- What needs to be done
Would you transcribe word for word every line from the one containing "setembro 2013" to the end of the data, both ends included, and leave out the rest?

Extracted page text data
· · ·

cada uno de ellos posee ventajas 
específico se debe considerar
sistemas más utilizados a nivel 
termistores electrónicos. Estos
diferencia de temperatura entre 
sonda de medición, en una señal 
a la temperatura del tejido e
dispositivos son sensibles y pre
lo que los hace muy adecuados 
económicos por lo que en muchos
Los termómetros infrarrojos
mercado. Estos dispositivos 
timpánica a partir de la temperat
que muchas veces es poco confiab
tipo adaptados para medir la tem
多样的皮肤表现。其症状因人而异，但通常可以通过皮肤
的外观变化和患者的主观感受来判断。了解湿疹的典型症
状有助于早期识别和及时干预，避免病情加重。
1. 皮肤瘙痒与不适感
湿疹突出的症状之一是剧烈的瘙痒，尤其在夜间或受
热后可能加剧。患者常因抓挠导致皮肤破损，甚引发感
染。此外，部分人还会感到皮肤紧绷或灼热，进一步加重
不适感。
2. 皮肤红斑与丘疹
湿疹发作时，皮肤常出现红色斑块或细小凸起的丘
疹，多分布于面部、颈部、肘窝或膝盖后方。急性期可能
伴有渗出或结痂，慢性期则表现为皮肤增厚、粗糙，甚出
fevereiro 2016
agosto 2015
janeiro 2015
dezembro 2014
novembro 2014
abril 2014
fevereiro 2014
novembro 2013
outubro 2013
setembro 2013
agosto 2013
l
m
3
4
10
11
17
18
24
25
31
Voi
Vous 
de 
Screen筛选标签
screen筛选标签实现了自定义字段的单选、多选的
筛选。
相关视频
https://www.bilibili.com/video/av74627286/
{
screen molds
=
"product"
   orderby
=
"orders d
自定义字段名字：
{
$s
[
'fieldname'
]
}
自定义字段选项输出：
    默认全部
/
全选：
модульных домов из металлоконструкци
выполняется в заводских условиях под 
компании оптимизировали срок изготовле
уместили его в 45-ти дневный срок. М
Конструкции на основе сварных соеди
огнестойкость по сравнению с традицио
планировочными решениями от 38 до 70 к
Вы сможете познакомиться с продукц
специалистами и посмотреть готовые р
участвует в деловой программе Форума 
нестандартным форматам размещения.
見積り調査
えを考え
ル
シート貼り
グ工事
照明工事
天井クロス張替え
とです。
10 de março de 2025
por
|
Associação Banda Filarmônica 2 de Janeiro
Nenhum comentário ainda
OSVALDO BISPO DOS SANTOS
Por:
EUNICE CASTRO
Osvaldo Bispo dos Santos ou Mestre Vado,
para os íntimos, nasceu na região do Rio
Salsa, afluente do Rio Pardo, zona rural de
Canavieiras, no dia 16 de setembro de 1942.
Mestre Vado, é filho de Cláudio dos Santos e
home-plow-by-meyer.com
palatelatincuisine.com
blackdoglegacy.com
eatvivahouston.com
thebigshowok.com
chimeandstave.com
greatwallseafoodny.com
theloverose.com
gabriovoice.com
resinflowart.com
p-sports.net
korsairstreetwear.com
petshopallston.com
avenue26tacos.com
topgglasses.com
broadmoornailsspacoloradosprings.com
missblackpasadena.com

· · ·

- Reply to the exercise
setembro 2013
agosto 2013
l
m
3
4
10
11
17
18
24
25
31
Voi
Vous 
de 
Screen筛选标签
screen筛选标签实现了自定义字段的单选、多选的
筛选。
相关视频
https://www.bilibili.com/video/av74627286/
{
screen molds
=
"product"
   orderby
=
"orders d
自定义字段名字：
{
$s
[
'fieldname'
]
}
自定义字段选项输出：
    默认全部
/
全选：
модульных домов из металлоконструкци
выполняется в заводских условиях под 
компании оптимизировали срок изготовле
уместили его в 45-ти дневный срок. М
Конструкции на основе сварных соеди
огнестойкость по сравнению с традицио
планировочными решениями от 38 до 70 к
Вы сможете познакомиться с продукц
специалистами и посмотреть готовые р
участвует в деловой программе Форума 
нестандартным форматам размещения.
見積り調査
えを考え
ル
シート貼り
グ工事
照明工事
天井クロス張替え
とです。
10 de março de 2025
por
|
Associação Banda Filarmônica 2 de Janeiro
Nenhum comentário ainda
OSVALDO BISPO DOS SANTOS
Por:
EUNICE CASTRO
Osvaldo Bispo dos Santos ou Mestre Vado,
para os íntimos, nasceu na região do Rio
Salsa, afluente do Rio Pardo, zona rural de
Canavieiras, no dia 16 de setembro de 1942.
Mestre Vado, é filho de Cláudio dos Santos e
home-plow-by-meyer.com
palatelatincuisine.com
blackdoglegacy.com
eatvivahouston.com
thebigshowok.com
chimeandstave.com
greatwallseafoodny.com
theloverose.com
gabriovoice.com
resinflowart.com
p-sports.net
korsairstreetwear.com
petshopallston.com
avenue26tacos.com
topgglasses.com
broadmoornailsspacoloradosprings.com
missblackpasadena.com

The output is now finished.